Unlike these chapters however, which seem to merely make use of dialectics, Chapter 6 and Chapter 7 demonstrate a much closer and more intimate connection between dialectics and the politics that they argue for. In Chapter 6, Agathangelou discusses Fanon’s critique of Hegel’s dialectic, because of its lack of universality and its exclusion of the black and colonised subject. Europe produces difference between body and mind, with itself as advanced mind and others as primitive flesh. For Fanon, violence and revolutionary antagonism ruptures the teleological dialectical progression of history that supports colonialism. In Agathangelou’s view, Fanon’s project is to ‘stretch the dialectic to understand colonial violence’ (p.112) and to expose the Western and European ‘fantasy of ontological difference’ (p.118). An anti-imperialist politics, then, must rethink dialectics and move beyond Hegel’s dialectics, which is seen as a logic of domination that undermines plurality.
Doyle, in Chapter 7, outlines a model of analysis referred to as inter-imperial political economy and culture (IIPEC), which challenges the Westphalian Eurocentric narrative that the genesis of the modern state is wholly Anglo-European and that nation-states are the only modern states, and considers ‘dialectical co-formation as a first principle in its analysis’. (p.126) Dialectical processes, however, are interpreted as not necessarily merely dyadic but as part of a ‘manifold differentiating expanse’ of the world. (p.127) Doyle argues that the historical dialectics of world politics shows itself to be an ‘inter-imperial co-production of state, economic, technical, and intellectual systems’ (p.134). But there is a ‘double movement’ of the dialectic.
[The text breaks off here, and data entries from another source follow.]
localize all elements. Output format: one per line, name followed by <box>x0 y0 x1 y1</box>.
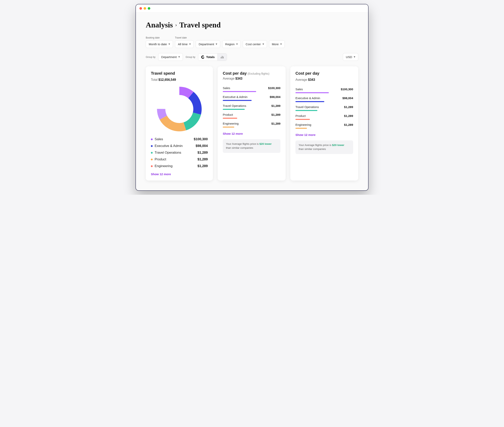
bar-segment <box>223 118 237 119</box>
legend-value: $98,004 <box>196 144 208 148</box>
cost-center-filter[interactable]: Cost center <box>243 40 267 48</box>
dept-name: Sales <box>295 87 303 91</box>
view-toggle: Totals <box>198 53 227 61</box>
list-item: Travel Operations$1,289 <box>295 105 353 111</box>
dept-value: $1,289 <box>344 105 353 109</box>
bars-toggle[interactable] <box>218 53 227 61</box>
svg-rect-2 <box>221 57 221 59</box>
show-more-link[interactable]: Show 12 more <box>223 132 280 135</box>
legend-dot-icon <box>151 145 153 147</box>
benchmark-notice: Your Average flights price is $20 lower … <box>295 140 353 154</box>
group-by-select[interactable]: Department <box>158 53 183 61</box>
window-titlebar <box>136 4 368 13</box>
benchmark-notice: Your Average flights price is $20 lower … <box>223 139 280 153</box>
travel-spend-card: Travel spend Total $12,656,549 Sales$100… <box>146 66 213 181</box>
dept-name: Sales <box>223 86 230 90</box>
app-window: Analysis › Travel spend Booking date Mon… <box>136 4 368 191</box>
bar-segment <box>223 91 256 92</box>
show-more-link[interactable]: Show 12 more <box>151 172 208 176</box>
dept-name: Travel Operations <box>223 104 246 107</box>
booking-date-filter[interactable]: Month to date <box>146 40 173 48</box>
department-filter[interactable]: Department <box>196 40 220 48</box>
dept-name: Executive & Admin <box>223 95 247 99</box>
dept-value: $98,004 <box>343 96 353 100</box>
page-content: Analysis › Travel spend Booking date Mon… <box>136 13 368 191</box>
card-subtitle: (Excluding flights) <box>248 72 270 75</box>
legend-value: $1,289 <box>198 151 208 155</box>
cost-per-day-card: Cost per day Average $343 Sales$100,300E… <box>290 66 358 181</box>
cards-row: Travel spend Total $12,656,549 Sales$100… <box>146 66 358 181</box>
caret-down-icon <box>262 44 264 45</box>
chevron-right-icon: › <box>175 22 177 28</box>
legend-value: $1,289 <box>198 157 208 161</box>
legend-name: Travel Operations <box>155 151 196 155</box>
dept-value: $1,289 <box>344 123 353 126</box>
minimize-window-icon[interactable] <box>144 7 146 10</box>
caret-down-icon <box>168 44 170 45</box>
more-filter[interactable]: More <box>269 40 285 48</box>
dept-value: $100,300 <box>341 87 353 91</box>
bar-segment <box>223 127 234 128</box>
show-more-link[interactable]: Show 12 more <box>295 133 353 137</box>
caret-down-icon <box>236 44 238 45</box>
breadcrumb-parent[interactable]: Analysis <box>146 21 173 29</box>
legend-value: $100,300 <box>194 137 208 141</box>
list-item: Product$1,289 <box>295 114 353 120</box>
legend-item: Executive & Admin$98,004 <box>151 144 208 148</box>
dept-name: Engineering <box>295 123 311 126</box>
bar-segment <box>295 110 317 111</box>
region-filter[interactable]: Region <box>222 40 241 48</box>
list-item: Sales$100,300 <box>223 86 280 92</box>
breadcrumb: Analysis › Travel spend <box>146 21 358 29</box>
dept-value: $1,289 <box>344 114 353 117</box>
legend-item: Travel Operations$1,289 <box>151 151 208 155</box>
legend-value: $1,289 <box>198 164 208 168</box>
close-window-icon[interactable] <box>139 7 142 10</box>
dept-name: Engineering <box>223 122 239 125</box>
donut-chart <box>151 84 208 135</box>
currency-select[interactable]: USD <box>343 53 358 61</box>
dept-value: $100,300 <box>268 86 280 90</box>
booking-date-label: Booking date <box>146 36 173 39</box>
list-item: Travel Operations$1,289 <box>223 104 280 110</box>
legend-dot-icon <box>151 138 153 140</box>
donut-icon <box>201 55 205 59</box>
travel-date-filter[interactable]: All time <box>175 40 194 48</box>
caret-down-icon <box>216 44 217 45</box>
travel-date-label: Travel date <box>175 36 194 39</box>
caret-down-icon <box>354 56 355 57</box>
group-by-label: Group by <box>146 56 155 59</box>
svg-rect-4 <box>223 56 224 59</box>
caret-down-icon <box>280 44 282 45</box>
card-title: Travel spend <box>151 71 208 76</box>
legend-name: Product <box>155 157 196 161</box>
legend-item: Sales$100,300 <box>151 137 208 141</box>
totals-toggle[interactable]: Totals <box>198 53 218 61</box>
legend-name: Engineering <box>155 164 196 168</box>
legend-dot-icon <box>151 152 153 154</box>
average-line: Average $343 <box>295 78 353 82</box>
dept-name: Executive & Admin <box>295 96 320 100</box>
bar-segment <box>295 119 310 120</box>
dept-value: $98,004 <box>270 95 280 99</box>
filter-bar: Booking date Month to date Travel date A… <box>146 36 358 48</box>
list-item: Product$1,289 <box>223 113 280 119</box>
bar-chart-icon <box>220 55 224 59</box>
legend-name: Executive & Admin <box>155 144 194 148</box>
average-line: Average $343 <box>223 77 280 80</box>
breadcrumb-current: Travel spend <box>179 21 221 29</box>
department-list: Sales$100,300Executive & Admin$98,004Tra… <box>223 86 280 128</box>
list-item: Engineering$1,289 <box>295 123 353 129</box>
maximize-window-icon[interactable] <box>148 7 150 10</box>
bar-segment <box>295 92 329 93</box>
dept-value: $1,289 <box>271 122 280 125</box>
bar-segment <box>295 128 307 129</box>
list-item: Executive & Admin$98,004 <box>223 95 280 101</box>
legend-item: Engineering$1,289 <box>151 164 208 168</box>
svg-rect-3 <box>222 56 222 59</box>
dept-value: $1,289 <box>271 104 280 107</box>
card-title: Cost per day <box>223 71 247 76</box>
dept-name: Travel Operations <box>295 105 319 109</box>
view-label: Group by <box>186 56 195 59</box>
bar-segment <box>223 109 245 110</box>
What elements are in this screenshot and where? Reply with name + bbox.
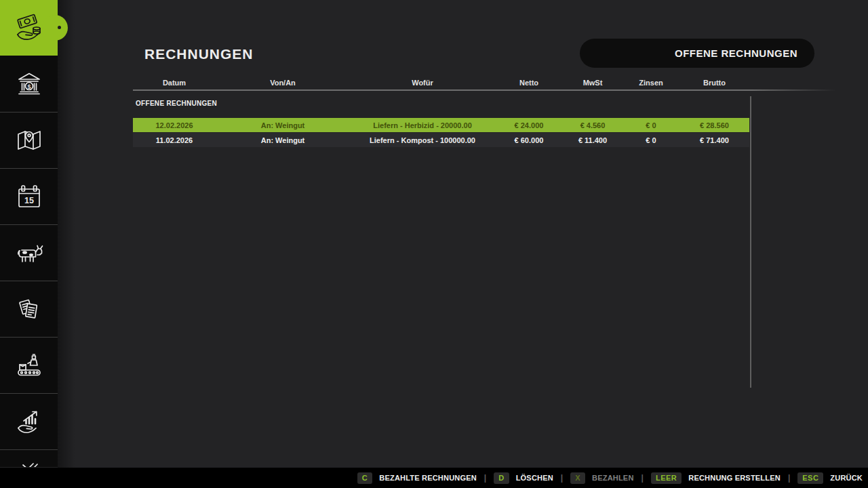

There is also a ‘microphysics’ of dissenting bodies within the macrophysics of state formation and historical change, which challenge the states that generated them and enable us to look afresh at the Westphalian framework, and further the process of deimperialization.
Beyond this book, there is need for a lot more discussion on the strengths and weaknesses of dialectics, and to what extent and in exactly what way dialectics need to be interpreted and modified. However overall, Dialectics in World Politics provides an impressive illustration of how dialectics is not only a useful methodology for explaining global politics, but also of how dialectics can be seen in some cases as essential to the formulation of a politics that challenges oppression and hegemonic power structures.
Dr. Richard Murphy teaches politics and philosophy at Durham University. His research interests are in idealism, critical theory, and postcolonial theory.